Thanks for commenting :),

Sure you can have a mesh of database, Have your input data in one data technology, run models on a distributed compute, save models on different database tech and manage the jobs on other!

Looks pretty cool. I haven't yet gotten into training any models at scale, but this seems to reduce the cognitive load associated with MLOps. Will start hacking on it this weekend.

The upsides to this are pretty compelling. Any downsides vs traditional MLOps?

The idea is to have a single scalable deployment in one environment directly on top of your existing database, containing all your AI that you use in different use-cases and applications.
So I have 1.6M rows of title, body and author. Can I use SDDB to embed all rows with a local model and then do semantic search as a query? And how can this scale past a single machine?
Thanks for commenting :)

Absolutely you can query the embeddings of 1.6M rows, you can try with lance or in memory vector search type. The scalablity will depends on embedding size, machine configurations, etc. Thanks

Looks cool but I have a question, I was checking the QnA example. Why do I need openAI? Can't I directly chat my data using superduper db?
SuperDuperDB allows you to integrate AI models and APIs. In this case we use the OpenAI API as an example. You can switch for other supported APIs, or models, and even bring your own models and APIs.
Pardon my ignorance but I thought that it will let me question my data without using anything else
No no, you will always need to bring the right models or APIs that can do that. SuperDuperDB is just the framework that allows to integrate them with your database seamlessly and easily.
Can you suggest some free LLM model that I can use in it directly?

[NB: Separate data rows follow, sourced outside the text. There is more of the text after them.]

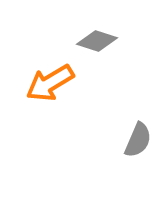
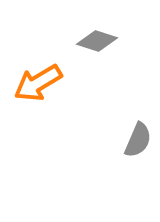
orange arrow: moved 12 px left
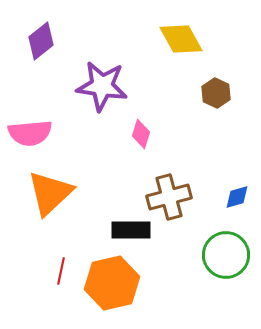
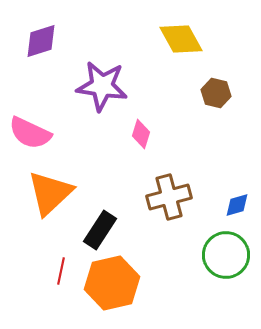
purple diamond: rotated 21 degrees clockwise
brown hexagon: rotated 12 degrees counterclockwise
pink semicircle: rotated 30 degrees clockwise
blue diamond: moved 8 px down
black rectangle: moved 31 px left; rotated 57 degrees counterclockwise
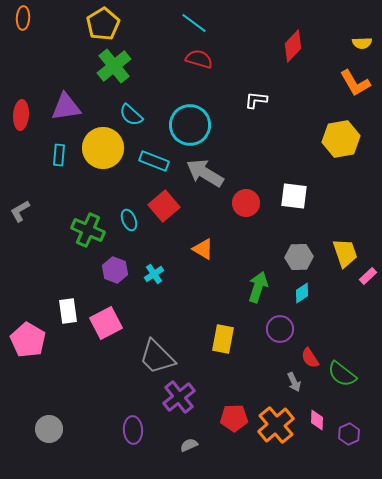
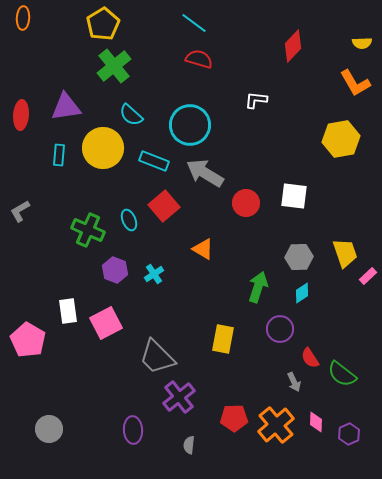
pink diamond at (317, 420): moved 1 px left, 2 px down
gray semicircle at (189, 445): rotated 60 degrees counterclockwise
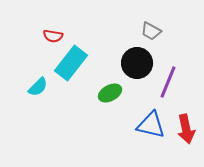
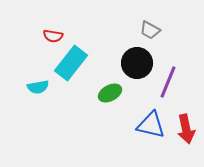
gray trapezoid: moved 1 px left, 1 px up
cyan semicircle: rotated 35 degrees clockwise
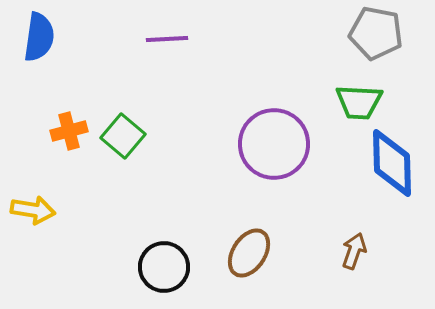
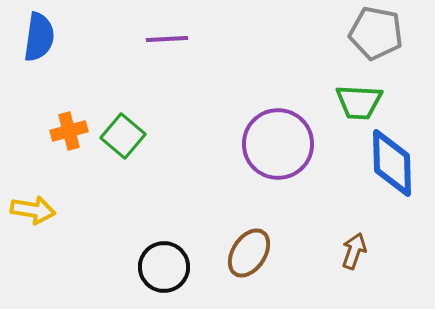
purple circle: moved 4 px right
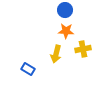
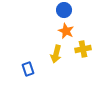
blue circle: moved 1 px left
orange star: rotated 21 degrees clockwise
blue rectangle: rotated 40 degrees clockwise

Also, does it support Bard APIs?

Perhaps a starting point would be the models on huggingface.co
This is great; we will try it out. I will get on the Slack in the coming days to have a chat!
That's amazing!, Please try out the Jupyter demos :)
Looks like it uses pylance for vector database.
We use PyLance for performing searches in databases which do not have a vector-comparison engine. However we use the primary database as the store of vectors and model outputs.
Cool project,I will test it in the future
Awesome!
thats very cool, you can create several projects with it
Your comment history would suggest that you work on the project?